Data Analysis Tasks:
1) Exploratory Data Analysis (EDA): Analyze the distribution of stock prices and volumes for each company over time. Visualize trends, seasonality, and patterns in the stock market data using line charts, bar plots, and heatmaps.
2)Correlation Analysis: Investigate the correlations between the closing prices of different companies to identify potential relationships. Calculate correlation coefficients and visualize correlation matrices.
3)Top Performers Identification: Identify the top-performing companies based on their stock price growth and trading volumes over a specific time period.
4)Market Sentiment Analysis: Perform sentiment analysis using Natural Language Processing (NLP) techniques on news headlines related to each company. Determine whether positive or negative news impacts the stock prices and volumes.
5)Volatility Analysis: Calculate the volatility of each company's stock prices using metrics like Standard Deviation or Bollinger Bands. Analyze how volatile stocks are in comparison to others.
Machine Learning Tasks:
1)Stock Price Prediction: Use time-series forecasting models like ARIMA, SARIMA, or Prophet to predict future stock prices for a particular company. Evaluate the models' performance using metrics like Mean Squared Error (MSE) or Root Mean Squared Error (RMSE).
2)Classification of Stock Movements: Create a binary classification model to predict whether a stock will rise or fall on the next trading day. Utilize features like historical price changes, volumes, and technical indicators for the predictions. Implement classifiers such as Logistic Regression, Random Forest, or Support Vector Machines (SVM).
3)Clustering Analysis: Cluster companies based on their historical stock performance using unsupervised learning algorithms like K-means clustering. Explore if companies with similar stock price patterns belong to specific industry sectors.
4)Anomaly Detection: Detect anomalies in stock prices or trading volumes that deviate significantly from the historical trends. Use techniques like Isolation Forest or One-Class SVM for anomaly detection.
5)Reinforcement Learning for Portfolio Optimization: Formulate the stock market data as a reinforcement learning problem to optimize a portfolio's performance. Apply algorithms like Q-Learning or Deep Q-Networks (DQN) to learn the optimal trading strategy.
The dataset provided on Kaggle, titled "Stock Market Stars: Historical Data of Top 10 Companies," is intended for learning purposes only. The data has been gathered from public sources, specifically from web scraping www.nasdaq.com, and is presented in good faith to facilitate educational and research endeavors related to stock market analysis and data science.
It is essential to acknowledge that while we have taken reasonable measures to ensure the accuracy and reliability of the data, we do not guarantee its completeness or correctness. The information provided in this dataset may contain errors, inaccuracies, or omissions. Users are advised to use this dataset at their own risk and are responsible for verifying the data's integrity for their specific applications.

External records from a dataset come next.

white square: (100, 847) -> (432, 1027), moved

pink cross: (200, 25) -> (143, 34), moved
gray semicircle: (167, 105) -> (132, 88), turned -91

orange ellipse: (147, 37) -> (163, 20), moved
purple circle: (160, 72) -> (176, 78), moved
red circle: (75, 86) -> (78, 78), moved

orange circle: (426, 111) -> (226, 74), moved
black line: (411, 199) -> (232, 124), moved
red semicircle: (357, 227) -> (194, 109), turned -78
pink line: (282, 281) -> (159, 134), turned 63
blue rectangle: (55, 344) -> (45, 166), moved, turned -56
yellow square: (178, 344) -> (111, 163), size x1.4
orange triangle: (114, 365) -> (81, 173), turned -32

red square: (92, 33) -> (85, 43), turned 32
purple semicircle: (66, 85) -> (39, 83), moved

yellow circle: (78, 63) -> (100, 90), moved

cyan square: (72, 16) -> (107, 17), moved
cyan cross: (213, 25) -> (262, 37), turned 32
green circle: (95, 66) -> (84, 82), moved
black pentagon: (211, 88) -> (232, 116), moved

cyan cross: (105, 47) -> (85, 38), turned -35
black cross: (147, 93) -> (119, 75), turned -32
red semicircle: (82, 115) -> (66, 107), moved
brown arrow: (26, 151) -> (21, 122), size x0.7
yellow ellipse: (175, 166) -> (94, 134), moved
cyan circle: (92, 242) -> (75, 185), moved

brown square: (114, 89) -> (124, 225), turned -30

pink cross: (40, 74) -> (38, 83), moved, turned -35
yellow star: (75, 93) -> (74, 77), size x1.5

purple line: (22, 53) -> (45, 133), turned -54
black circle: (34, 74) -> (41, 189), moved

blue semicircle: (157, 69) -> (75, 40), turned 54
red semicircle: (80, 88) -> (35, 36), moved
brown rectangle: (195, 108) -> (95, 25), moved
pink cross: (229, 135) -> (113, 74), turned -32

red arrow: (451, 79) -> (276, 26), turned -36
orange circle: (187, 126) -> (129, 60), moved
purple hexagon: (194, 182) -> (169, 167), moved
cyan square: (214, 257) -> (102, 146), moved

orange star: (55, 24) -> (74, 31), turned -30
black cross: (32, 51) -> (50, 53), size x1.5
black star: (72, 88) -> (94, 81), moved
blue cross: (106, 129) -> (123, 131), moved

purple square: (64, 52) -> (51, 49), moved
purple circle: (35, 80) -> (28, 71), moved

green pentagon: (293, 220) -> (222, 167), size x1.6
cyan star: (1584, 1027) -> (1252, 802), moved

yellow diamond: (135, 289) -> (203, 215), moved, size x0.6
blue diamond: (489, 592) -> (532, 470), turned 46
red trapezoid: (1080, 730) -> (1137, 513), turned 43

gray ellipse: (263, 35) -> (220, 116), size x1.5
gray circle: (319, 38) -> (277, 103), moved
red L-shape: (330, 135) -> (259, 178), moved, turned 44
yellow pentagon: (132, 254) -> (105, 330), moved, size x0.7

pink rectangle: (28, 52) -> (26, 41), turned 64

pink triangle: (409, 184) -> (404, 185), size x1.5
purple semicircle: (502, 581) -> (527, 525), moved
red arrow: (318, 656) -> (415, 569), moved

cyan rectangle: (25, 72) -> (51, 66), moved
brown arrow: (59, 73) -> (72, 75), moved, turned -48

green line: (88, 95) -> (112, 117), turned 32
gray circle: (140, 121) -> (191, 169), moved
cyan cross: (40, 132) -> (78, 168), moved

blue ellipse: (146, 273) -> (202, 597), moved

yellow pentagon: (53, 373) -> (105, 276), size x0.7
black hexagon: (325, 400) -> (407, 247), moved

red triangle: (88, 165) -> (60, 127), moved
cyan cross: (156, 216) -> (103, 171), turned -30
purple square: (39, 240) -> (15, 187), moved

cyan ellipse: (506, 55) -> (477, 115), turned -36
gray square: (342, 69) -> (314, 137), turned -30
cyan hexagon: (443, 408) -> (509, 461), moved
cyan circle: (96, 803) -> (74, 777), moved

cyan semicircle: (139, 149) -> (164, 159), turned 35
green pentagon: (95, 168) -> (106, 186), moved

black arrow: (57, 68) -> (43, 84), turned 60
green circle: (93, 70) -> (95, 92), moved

This dataset is not intended for any commercial or legal use, and any reliance on the data for financial or investment decisions is not recommended. We disclaim any responsibility or liability for any damages, losses, or consequences arising from the use of this dataset.
By accessing and utilizing this dataset on Kaggle, you agree to abide by these terms and conditions and understand that it is solely intended for educational and research purposes.
Please note that the dataset's contents, including the stock market data and company names, are subject to copyright and other proprietary rights of the respective sources. Users are advised to adhere to all applicable laws and regulations related to data usage, intellectual property, and any other relevant legal obligations.
In summary, this dataset is provided "as is" for learning purposes, without any warranties or guarantees, and users should exercise due diligence and judgment when using the data for any purpose.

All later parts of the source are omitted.